(Saved data entries)
************
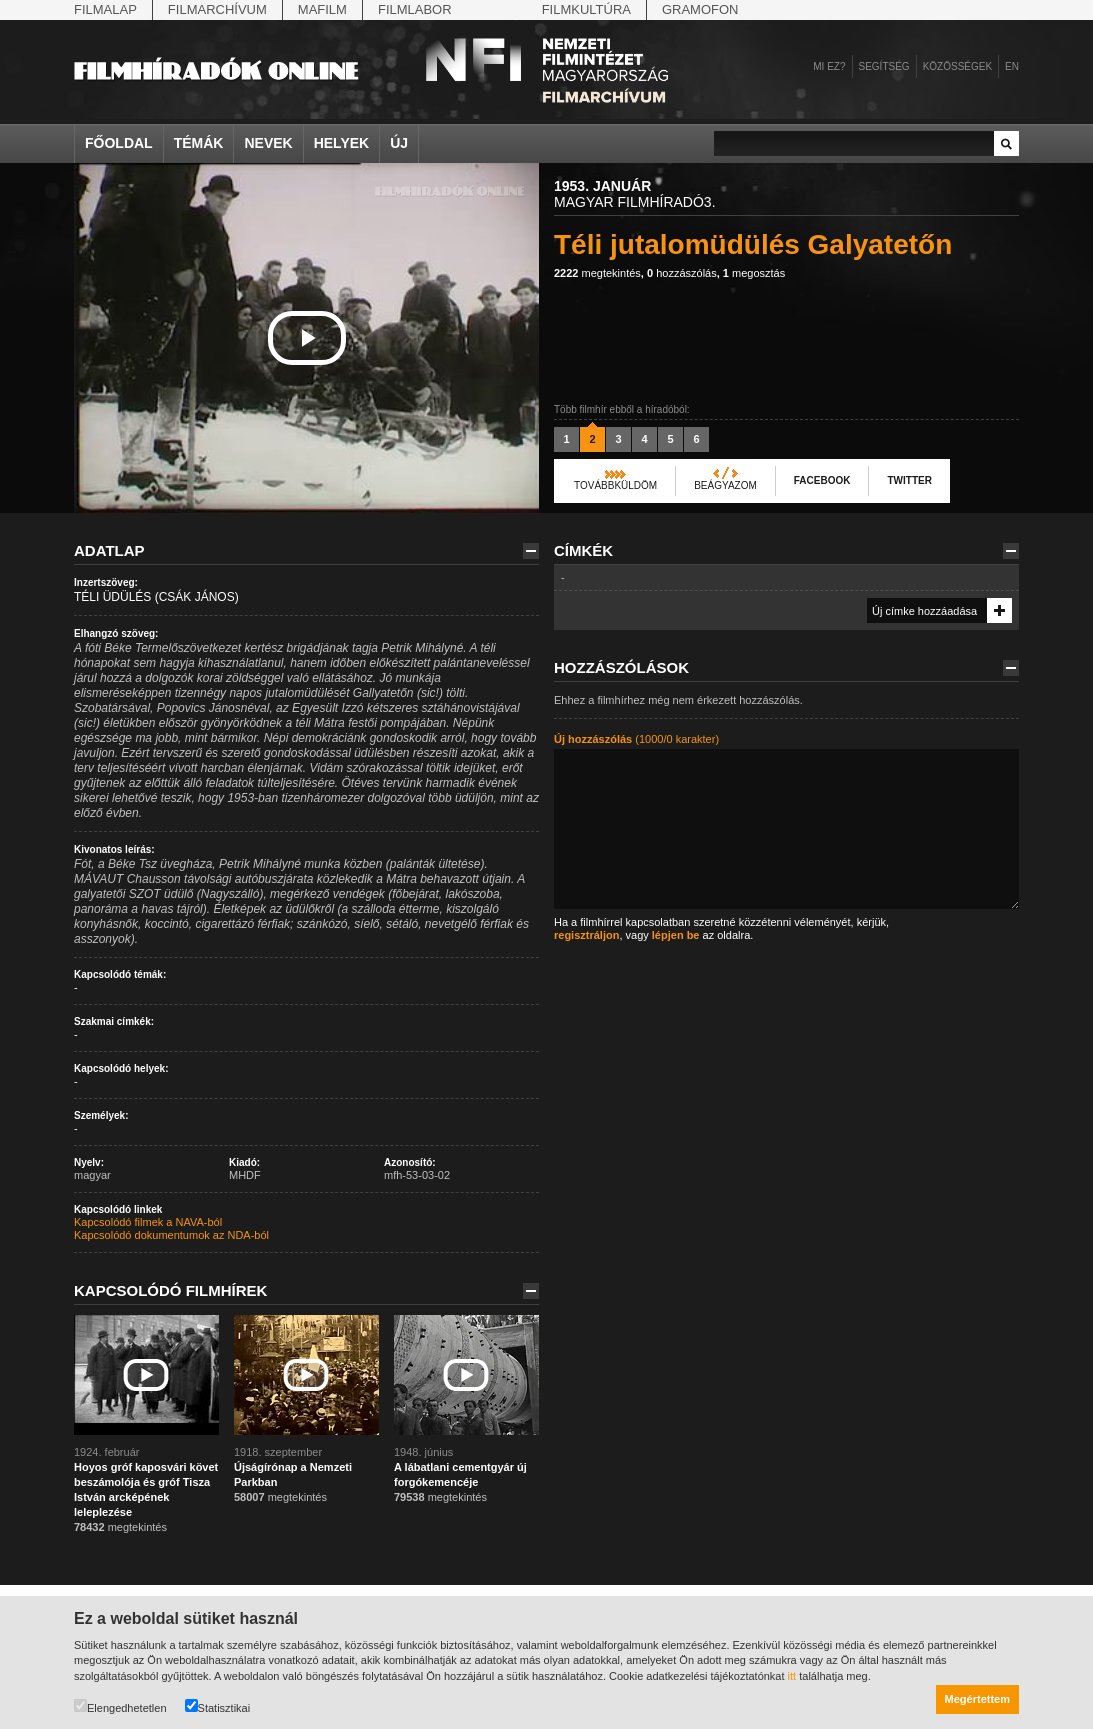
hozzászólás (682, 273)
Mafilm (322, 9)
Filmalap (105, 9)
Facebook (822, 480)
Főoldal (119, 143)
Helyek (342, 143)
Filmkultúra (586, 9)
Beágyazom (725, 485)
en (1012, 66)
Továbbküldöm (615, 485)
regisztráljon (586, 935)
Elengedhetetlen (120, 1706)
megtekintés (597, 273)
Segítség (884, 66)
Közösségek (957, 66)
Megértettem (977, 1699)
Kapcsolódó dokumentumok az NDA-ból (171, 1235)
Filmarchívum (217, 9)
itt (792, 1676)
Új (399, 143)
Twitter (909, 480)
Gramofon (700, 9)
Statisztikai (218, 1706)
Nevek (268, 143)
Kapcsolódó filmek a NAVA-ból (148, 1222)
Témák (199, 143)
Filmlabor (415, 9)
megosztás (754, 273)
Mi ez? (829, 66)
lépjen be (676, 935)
************
* _Required work_
With the line containing "Beágyazom (725, 485)" as the first and the final line of the entries above as the last, write out that span exactly and nothing more.

* _Answer section_
Beágyazom (725, 485)
en (1012, 66)
Továbbküldöm (615, 485)
regisztráljon (586, 935)
Elengedhetetlen (120, 1706)
megtekintés (597, 273)
Segítség (884, 66)
Közösségek (957, 66)
Megértettem (977, 1699)
Kapcsolódó dokumentumok az NDA-ból (171, 1235)
Filmarchívum (217, 9)
itt (792, 1676)
Új (399, 143)
Twitter (909, 480)
Gramofon (700, 9)
Statisztikai (218, 1706)
Nevek (268, 143)
Kapcsolódó filmek a NAVA-ból (148, 1222)
Témák (199, 143)
Filmlabor (415, 9)
megosztás (754, 273)
Mi ez? (829, 66)
lépjen be (676, 935)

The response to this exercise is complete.